Coming back to this beloved franchise after 17 years is a risky move, especially since it boasts new directors, new writers and actors who are past their prime. The big question is; does it feel like it’s been 17 years since these characters were in their prime? Yes, but in a good way. When the story reintroduces us to Mike and Marcus it’s clear that time has passed, they’re both in different stages of life and the crime-fighting days of old are beginning to get behind them. I like that the film doesn’t just pretend these guys are in their 20s – 30s and instead uses the large time gap as a key plot point, making it all seem a little bit more realistic.

The story that writers Peter Craig and Joe Carnahan have conjured up for this revival is great. It sends Mike and Marcus on a different kind of mission and really works for where each of the characters are in their lives. They may be past their prime, but when bullets are flying, cars are flipping and one-liners are being dished, the movie is at its most fun and it’s like the Bad Boys of old. Also, it’s not just a straightforward run-of-the-mill plot, there are a number of rather shocking surprises that keep things moving and switch things up quite regularly.

The biggest issue with the story lies with the pacing, which is constantly jumping between fast and slow, resulting in some jarring shifts. Sometimes the story calls for it to slow down but a couple of times it sinks into a bit of a lull when it should be ramping up. One of those lulls is right before the final act kicks off where it slows down a little too much and for a little too long, sort of killing the urgency in the plot.

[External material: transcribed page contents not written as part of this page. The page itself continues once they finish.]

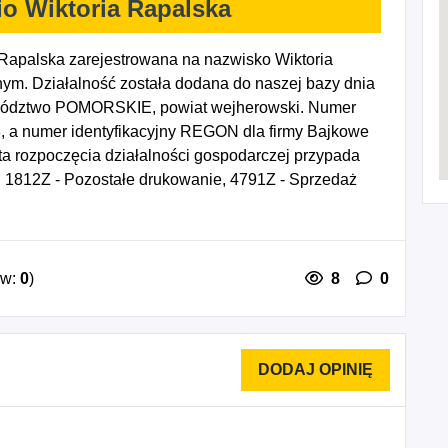
o Wiktoria Rapalska
Rapalska zarejestrowana na nazwisko Wiktoria
ym. Działalność została dodana do naszej bazy dnia
ewództwo POMORSKIE, powiat wejherowski. Numer
3, a numer identyfikacyjny REGON dla firmy Bajkowe
ta rozpoczęcia działalności gospodarczej przypada
 1812Z - Pozostałe drukowanie, 4791Z - Sprzedaż
 wysyłkowej lub Internet, 5911Z - Działalność
i programów telewizyjnych, 7311Z - Działalność
otograficzna, 8559B - Pozostałe pozaszkolne formy
ów:
0
)
8
0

As I mentioned, when the film embraces its strengths it’s a remarkably fun ride. Its biggest strength being the thrilling action sequences, with enough shootouts and car chases to keep you entertained right through to the massive climax. Some of the action sequences are a little less fast-paced than before for obvious reasons, but it doesn’t mean they’re any less fun. On top of the action, there’s also a decent amount of heart and emotion weaved into the story quite nicely. It does a lot to develop the characters of Mike and Marcus over the course of the film in interesting ways.

The other crucial element of Bad Boys that hasn’t disappeared is the irreplaceable chemistry between Will Smith and Martin Lawrence. The two of them have this unbreakable bond in real life that bleeds into their onscreen characters and makes their back and forth banter some of the best. Their characters may have changed but they haven’t lost a grip on their relationship, which is at the forefront of this story. Joe Pantoliano returns with a great performance as Captain Howard alongside a number of new faces.

Working alongside Mike and Marcus is a new, younger team made up of Vanessa Hudgens, Charles Melton and Alexander Ludwig that challenge their ‘destructive’ way of dealing with things. My first impression of these new inclusions was that they would be annoying more than they would be a fresh addition to the film. I was right, to an extent. Upon introduction, this new crew of characters are a little irritating and I didn’t really want to see more of them. As time went on and they became more involved in the story, they grew on me and I thoroughly enjoyed their presence.

In the end, Bad Boys for Life is a resounding success, reviving the Bad Boys franchise after such a long hiatus with Will Smith and Martin Lawrence jumping right back into the shoes of their characters. It’s fun, fast-paced and a journey full of thrills, shocks and surprises. It does suffer from some dips in pacing where it could’ve probably just kept on moving, but overall it’s a fun ride. I wouldn’t be opposed to even seeing another Bad Boys film in the future, only as long as Smith and Lawrence are at the forefront of the story.